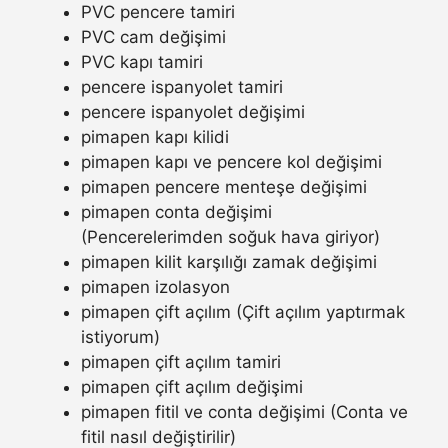
PVC pencere tamiri
PVC cam değişimi
PVC kapı tamiri
pencere ispanyolet tamiri
pencere ispanyolet değişimi
pimapen kapı kilidi
pimapen kapı ve pencere kol değişimi
pimapen pencere menteşe değişimi
pimapen conta değişimi
(Pencerelerimden soğuk hava giriyor)
pimapen kilit karşılığı zamak değişimi
pimapen izolasyon
pimapen çift açılım (Çift açılım yaptırmak
istiyorum)
pimapen çift açılım tamiri
pimapen çift açılım değişimi
pimapen fitil ve conta değişimi (Conta ve
fitil nasıl değiştirilir)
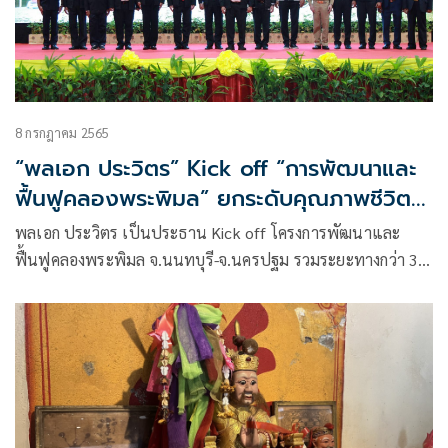
8 กรกฎาคม 2565
“พลเอก ประวิตร” Kick off “การพัฒนาและ
ฟื้นฟูคลองพระพิมล” ยกระดับคุณภาพชีวิต
สิ่งแวดล้อม และท่องเที่ยว เพื่อประชาชนใน
พลเอก ประวิตร เป็นประธาน Kick off โครงการพัฒนาและ
พื้นที่ จ.นนทบุรี-จ.นครปฐม
ฟื้นฟูคลองพระพิมล จ.นนทบุรี-จ.นครปฐม รวมระยะทางกว่า 30
กม. มอบ สทนช.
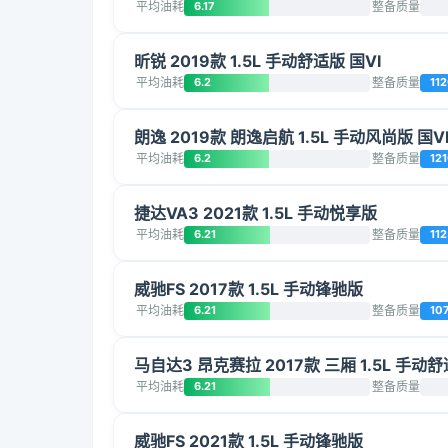
平均油耗
6.17
整备质量
昕锐 2019款 1.5L 手动舒适版 国VI
平均油耗
6.2
整备质量
11
朗逸 2019款 朗逸启航 1.5L 手动风尚版 国V
平均油耗
6.2
整备质量
12
捷达VA3 2021款 1.5L 手动悦享版
平均油耗
6.21
整备质量
112
威驰FS 2017款 1.5L 手动锋驰版
平均油耗
6.21
整备质量
10
马自达3 昂克赛拉 2017款 三厢 1.5L 手动舒
平均油耗
6.21
整备质量
威驰FS 2021款 1.5L 手动锋驰版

== What is expected ==
In the entries above, identify each line that includes the string "değişimi", then copy it.

== Response for this exercise ==
PVC cam değişimi
pencere ispanyolet değişimi
pimapen kapı ve pencere kol değişimi
pimapen pencere menteşe değişimi
pimapen conta değişimi
pimapen kilit karşılığı zamak değişimi
pimapen çift açılım değişimi
pimapen fitil ve conta değişimi (Conta ve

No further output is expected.